9/11 anniversary: Services held 15 years on
- Published
Services were held across the United States and the world to mark 15 years since the 11 September attacks.
Six moments of silence was held in New York City, to mark the times four hijacked planes crashed and the two World Trade Center towers fell.
Presidential candidates Donald Trump and Hillary Clinton attended a ceremony at the rebuilt site.
Ahead of the anniversary, President Obama said it was important to remember America's "core values".
"We're still the America of heroes who ran into harm's way; of ordinary folks who took down the hijackers; of families who turned their pain into hope," he said in his weekly radio address, external.
"We are still the America that looks out for one another, bound by our shared belief that I am my brother's keeper, I am my sister's keeper. In the face of terrorism, how we respond matters."

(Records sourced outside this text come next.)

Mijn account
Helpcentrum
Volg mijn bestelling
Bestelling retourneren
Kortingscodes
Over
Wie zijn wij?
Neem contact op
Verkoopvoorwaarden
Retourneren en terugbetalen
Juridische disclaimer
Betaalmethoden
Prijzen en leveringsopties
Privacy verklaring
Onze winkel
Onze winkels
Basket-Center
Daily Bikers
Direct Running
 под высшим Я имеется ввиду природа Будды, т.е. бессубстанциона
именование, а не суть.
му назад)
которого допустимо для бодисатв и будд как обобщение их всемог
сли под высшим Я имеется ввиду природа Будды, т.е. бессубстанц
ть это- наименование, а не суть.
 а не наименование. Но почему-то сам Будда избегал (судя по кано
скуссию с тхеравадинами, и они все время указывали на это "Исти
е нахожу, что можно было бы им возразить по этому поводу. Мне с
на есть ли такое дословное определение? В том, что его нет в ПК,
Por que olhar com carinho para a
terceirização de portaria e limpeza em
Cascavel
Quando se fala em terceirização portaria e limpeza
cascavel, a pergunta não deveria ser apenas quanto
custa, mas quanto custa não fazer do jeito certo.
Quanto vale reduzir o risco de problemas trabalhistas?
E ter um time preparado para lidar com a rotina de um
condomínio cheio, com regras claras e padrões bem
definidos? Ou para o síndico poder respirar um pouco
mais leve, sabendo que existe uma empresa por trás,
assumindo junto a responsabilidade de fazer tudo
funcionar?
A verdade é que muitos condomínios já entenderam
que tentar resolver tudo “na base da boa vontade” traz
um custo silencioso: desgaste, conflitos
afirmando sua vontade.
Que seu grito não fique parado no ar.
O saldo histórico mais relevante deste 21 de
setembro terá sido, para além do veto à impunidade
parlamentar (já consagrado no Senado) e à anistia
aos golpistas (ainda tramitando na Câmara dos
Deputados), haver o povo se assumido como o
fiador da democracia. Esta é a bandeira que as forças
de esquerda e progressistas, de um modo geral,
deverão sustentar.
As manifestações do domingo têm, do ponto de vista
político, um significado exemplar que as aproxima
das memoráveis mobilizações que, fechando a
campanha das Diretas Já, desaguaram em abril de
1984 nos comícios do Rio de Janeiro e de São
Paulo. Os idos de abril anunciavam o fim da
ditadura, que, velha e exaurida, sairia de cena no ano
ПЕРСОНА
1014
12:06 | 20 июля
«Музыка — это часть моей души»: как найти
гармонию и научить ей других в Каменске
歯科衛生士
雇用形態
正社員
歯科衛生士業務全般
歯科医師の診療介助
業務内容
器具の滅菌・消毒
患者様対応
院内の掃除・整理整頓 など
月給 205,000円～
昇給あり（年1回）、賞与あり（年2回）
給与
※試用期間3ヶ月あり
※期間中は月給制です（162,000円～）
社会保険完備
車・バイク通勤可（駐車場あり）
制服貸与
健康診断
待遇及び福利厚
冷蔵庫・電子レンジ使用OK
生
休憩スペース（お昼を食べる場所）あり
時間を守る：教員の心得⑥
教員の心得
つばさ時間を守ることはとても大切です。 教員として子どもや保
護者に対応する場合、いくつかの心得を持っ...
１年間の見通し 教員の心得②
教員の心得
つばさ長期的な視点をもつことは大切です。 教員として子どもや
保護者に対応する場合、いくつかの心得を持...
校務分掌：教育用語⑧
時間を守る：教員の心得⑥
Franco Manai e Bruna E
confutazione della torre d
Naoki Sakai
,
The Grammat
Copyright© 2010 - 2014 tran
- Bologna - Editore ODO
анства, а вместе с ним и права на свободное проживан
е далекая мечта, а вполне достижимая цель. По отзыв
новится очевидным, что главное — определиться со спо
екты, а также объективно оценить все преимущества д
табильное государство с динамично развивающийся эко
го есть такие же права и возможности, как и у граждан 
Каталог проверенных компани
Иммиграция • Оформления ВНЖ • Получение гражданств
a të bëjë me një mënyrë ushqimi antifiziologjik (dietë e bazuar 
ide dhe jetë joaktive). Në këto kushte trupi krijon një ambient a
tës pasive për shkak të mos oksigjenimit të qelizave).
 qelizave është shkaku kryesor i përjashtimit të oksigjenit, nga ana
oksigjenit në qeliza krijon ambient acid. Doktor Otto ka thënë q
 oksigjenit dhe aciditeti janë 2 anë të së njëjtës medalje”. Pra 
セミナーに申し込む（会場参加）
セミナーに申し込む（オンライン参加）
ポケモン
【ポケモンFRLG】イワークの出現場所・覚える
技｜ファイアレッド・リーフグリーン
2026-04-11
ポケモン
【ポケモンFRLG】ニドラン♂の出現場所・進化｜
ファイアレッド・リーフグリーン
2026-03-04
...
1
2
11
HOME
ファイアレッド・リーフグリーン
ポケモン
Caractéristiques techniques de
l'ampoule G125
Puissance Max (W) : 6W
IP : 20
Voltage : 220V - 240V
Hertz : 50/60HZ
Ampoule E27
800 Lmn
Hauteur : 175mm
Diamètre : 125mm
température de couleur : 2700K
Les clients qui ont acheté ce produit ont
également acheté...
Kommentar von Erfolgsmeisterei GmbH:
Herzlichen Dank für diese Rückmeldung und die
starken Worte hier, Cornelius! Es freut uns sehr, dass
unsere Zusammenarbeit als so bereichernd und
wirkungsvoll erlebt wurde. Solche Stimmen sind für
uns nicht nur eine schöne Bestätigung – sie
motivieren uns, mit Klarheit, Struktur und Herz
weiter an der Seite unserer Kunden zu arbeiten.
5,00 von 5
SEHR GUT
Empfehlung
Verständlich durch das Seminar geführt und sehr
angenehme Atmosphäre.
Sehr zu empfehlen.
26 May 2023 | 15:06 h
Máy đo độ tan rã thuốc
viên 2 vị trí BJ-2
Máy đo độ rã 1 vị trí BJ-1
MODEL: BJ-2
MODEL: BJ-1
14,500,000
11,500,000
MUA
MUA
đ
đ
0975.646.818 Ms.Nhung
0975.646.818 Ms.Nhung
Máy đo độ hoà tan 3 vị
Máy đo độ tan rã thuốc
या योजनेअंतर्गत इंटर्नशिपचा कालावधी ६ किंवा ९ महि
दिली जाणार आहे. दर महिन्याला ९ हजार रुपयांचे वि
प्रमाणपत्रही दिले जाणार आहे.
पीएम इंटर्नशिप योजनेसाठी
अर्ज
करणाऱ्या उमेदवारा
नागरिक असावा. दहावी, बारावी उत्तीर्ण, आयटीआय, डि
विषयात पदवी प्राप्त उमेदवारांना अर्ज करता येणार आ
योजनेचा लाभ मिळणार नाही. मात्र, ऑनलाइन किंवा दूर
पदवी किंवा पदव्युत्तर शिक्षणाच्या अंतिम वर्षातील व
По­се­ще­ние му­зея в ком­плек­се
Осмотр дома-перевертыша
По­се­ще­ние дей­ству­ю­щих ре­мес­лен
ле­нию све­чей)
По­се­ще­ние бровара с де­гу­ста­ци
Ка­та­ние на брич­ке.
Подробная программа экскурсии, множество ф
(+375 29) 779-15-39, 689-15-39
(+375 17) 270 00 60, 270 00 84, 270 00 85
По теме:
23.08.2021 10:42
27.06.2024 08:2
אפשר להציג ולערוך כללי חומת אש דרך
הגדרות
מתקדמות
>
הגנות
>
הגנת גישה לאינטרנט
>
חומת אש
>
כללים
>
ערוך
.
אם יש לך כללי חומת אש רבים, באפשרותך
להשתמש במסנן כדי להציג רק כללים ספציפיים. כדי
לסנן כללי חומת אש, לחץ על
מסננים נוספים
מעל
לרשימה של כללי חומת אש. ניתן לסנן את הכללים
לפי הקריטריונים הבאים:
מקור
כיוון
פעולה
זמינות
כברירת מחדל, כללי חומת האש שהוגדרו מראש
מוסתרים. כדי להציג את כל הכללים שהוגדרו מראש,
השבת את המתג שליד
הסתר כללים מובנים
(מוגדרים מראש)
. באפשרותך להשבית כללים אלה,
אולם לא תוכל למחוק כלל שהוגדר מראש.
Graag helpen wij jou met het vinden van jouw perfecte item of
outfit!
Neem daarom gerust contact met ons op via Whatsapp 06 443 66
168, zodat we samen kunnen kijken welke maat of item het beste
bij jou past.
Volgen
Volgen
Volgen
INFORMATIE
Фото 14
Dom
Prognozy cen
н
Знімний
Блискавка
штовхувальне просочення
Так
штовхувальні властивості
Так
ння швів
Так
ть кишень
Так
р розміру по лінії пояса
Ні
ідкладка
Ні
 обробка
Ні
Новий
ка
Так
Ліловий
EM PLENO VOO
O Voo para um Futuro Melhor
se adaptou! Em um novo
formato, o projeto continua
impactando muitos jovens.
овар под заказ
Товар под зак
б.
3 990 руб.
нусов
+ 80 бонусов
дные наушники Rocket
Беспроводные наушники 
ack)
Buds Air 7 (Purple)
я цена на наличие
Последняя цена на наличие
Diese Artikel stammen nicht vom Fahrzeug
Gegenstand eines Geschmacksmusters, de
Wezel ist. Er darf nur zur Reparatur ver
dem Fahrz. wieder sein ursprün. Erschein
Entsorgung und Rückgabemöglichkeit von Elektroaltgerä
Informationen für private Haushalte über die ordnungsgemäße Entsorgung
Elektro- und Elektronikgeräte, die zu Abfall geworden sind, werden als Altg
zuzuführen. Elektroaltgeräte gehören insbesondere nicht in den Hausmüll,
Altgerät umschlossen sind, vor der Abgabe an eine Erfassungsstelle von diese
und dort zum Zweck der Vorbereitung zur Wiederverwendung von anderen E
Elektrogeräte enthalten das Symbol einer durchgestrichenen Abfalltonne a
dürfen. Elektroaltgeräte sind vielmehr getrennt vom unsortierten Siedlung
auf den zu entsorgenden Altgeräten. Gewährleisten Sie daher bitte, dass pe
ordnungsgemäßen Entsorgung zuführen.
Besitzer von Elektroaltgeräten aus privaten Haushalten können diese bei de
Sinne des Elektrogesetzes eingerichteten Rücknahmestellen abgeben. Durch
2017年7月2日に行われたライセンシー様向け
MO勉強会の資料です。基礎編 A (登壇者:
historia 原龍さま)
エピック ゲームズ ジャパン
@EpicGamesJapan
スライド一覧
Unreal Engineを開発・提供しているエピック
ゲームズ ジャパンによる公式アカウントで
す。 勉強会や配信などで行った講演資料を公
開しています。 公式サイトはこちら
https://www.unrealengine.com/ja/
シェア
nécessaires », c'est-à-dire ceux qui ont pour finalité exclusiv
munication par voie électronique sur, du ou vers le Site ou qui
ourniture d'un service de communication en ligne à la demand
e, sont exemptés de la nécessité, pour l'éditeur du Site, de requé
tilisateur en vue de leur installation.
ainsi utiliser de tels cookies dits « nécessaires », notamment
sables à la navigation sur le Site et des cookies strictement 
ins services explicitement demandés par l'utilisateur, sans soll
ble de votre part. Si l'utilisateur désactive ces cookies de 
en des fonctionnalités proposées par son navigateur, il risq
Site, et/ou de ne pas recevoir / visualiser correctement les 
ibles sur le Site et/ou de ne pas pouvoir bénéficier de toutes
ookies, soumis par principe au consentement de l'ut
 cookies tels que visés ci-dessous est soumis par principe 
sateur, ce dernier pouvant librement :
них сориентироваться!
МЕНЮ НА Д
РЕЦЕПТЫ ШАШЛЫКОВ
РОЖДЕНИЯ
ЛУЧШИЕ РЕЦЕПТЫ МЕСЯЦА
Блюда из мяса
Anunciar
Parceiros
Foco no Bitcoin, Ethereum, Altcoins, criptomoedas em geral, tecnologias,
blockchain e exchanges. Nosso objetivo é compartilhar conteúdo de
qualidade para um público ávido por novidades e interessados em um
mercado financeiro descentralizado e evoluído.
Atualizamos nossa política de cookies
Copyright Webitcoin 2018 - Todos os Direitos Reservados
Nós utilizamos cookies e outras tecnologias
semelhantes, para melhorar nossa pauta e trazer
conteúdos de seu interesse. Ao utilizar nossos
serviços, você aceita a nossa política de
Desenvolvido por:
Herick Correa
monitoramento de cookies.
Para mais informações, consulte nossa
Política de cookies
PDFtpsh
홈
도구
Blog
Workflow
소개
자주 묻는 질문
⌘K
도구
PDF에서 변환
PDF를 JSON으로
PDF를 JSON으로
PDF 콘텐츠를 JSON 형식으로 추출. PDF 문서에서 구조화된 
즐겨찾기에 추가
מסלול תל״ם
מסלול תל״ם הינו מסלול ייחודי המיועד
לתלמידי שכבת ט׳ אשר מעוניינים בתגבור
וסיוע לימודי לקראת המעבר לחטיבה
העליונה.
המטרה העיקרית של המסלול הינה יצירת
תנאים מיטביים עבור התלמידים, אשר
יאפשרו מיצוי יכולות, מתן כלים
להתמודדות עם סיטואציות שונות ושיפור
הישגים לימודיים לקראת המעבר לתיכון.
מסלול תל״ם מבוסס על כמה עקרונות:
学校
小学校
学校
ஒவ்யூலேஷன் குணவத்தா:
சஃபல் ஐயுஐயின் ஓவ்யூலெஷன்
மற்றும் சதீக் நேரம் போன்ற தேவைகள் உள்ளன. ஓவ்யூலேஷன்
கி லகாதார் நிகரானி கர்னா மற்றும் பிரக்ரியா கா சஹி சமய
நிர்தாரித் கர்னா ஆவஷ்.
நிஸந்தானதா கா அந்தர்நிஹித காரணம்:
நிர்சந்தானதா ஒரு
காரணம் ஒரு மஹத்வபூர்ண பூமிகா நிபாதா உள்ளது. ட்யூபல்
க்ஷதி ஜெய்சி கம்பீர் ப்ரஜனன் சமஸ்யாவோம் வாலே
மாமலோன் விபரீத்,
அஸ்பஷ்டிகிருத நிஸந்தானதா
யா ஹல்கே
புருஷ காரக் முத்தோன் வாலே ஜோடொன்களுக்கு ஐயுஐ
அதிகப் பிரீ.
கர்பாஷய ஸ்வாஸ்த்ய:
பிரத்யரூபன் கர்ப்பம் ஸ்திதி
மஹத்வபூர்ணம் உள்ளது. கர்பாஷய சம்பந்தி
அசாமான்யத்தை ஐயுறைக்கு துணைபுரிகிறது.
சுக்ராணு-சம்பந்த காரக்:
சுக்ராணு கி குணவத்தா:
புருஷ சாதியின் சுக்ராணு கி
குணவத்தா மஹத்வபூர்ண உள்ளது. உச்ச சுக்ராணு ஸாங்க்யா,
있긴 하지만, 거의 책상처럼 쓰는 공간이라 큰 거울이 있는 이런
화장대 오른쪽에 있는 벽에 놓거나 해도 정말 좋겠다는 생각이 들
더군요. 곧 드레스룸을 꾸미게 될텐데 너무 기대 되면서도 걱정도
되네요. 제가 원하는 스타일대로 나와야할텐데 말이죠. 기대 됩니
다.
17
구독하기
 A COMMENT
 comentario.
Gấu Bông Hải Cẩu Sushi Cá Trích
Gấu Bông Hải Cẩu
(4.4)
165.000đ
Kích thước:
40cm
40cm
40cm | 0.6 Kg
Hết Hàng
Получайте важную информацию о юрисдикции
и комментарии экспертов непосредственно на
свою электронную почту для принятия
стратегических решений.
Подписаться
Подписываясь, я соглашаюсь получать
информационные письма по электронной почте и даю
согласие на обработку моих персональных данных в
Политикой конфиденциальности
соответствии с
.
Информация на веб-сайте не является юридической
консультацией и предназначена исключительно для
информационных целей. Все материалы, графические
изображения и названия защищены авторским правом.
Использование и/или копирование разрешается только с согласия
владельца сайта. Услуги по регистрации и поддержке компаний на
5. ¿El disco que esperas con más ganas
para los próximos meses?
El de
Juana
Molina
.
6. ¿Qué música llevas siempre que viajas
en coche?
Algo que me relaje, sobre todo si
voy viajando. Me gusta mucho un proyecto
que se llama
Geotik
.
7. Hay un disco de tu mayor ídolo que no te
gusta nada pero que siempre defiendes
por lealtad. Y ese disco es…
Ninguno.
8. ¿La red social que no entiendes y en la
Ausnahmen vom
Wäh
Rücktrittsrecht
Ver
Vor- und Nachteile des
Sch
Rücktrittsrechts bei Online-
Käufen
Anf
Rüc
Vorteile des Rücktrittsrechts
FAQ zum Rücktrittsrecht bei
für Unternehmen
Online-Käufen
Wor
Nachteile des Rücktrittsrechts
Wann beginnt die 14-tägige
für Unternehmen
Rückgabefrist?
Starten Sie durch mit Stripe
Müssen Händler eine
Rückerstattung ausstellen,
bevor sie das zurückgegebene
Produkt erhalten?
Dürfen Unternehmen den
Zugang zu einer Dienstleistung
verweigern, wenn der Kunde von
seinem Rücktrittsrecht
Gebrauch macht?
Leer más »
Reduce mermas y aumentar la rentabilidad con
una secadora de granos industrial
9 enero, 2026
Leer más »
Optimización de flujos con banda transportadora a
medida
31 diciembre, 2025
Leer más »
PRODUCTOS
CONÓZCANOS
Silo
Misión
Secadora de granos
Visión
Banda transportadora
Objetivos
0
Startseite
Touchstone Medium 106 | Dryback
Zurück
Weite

President Obama held a moment of silence in the White House at 08:46 local time (12:46 GMT), the time the first plane hit the World Trade Center. He will later speak at an event at the Pentagon.
Neither presidential candidate spoke at the New York event, where the names of the victims were read out.
Close to 3,000 people died when planes crashed into the towers, as well as the Pentagon in Washington DC and a field in Shanksville, Pennsylvania.
Fifteen of the 19 attackers were Saudi nationals.
An independent panel completed the 9/11 Commission Report a year after the attacks.
But several sections - informally known as "the 28 Pages" - were withheld from the public for 13 years, fuelling speculation about their contents.
The pages were released in July, and showed it was likely the attackers got financial help from people inside Saudi Arabia, but that there was no official Saudi role.
Last week, the US Congress unanimously passed a bill allowing 9/11 victims' families to sue the Saudi government.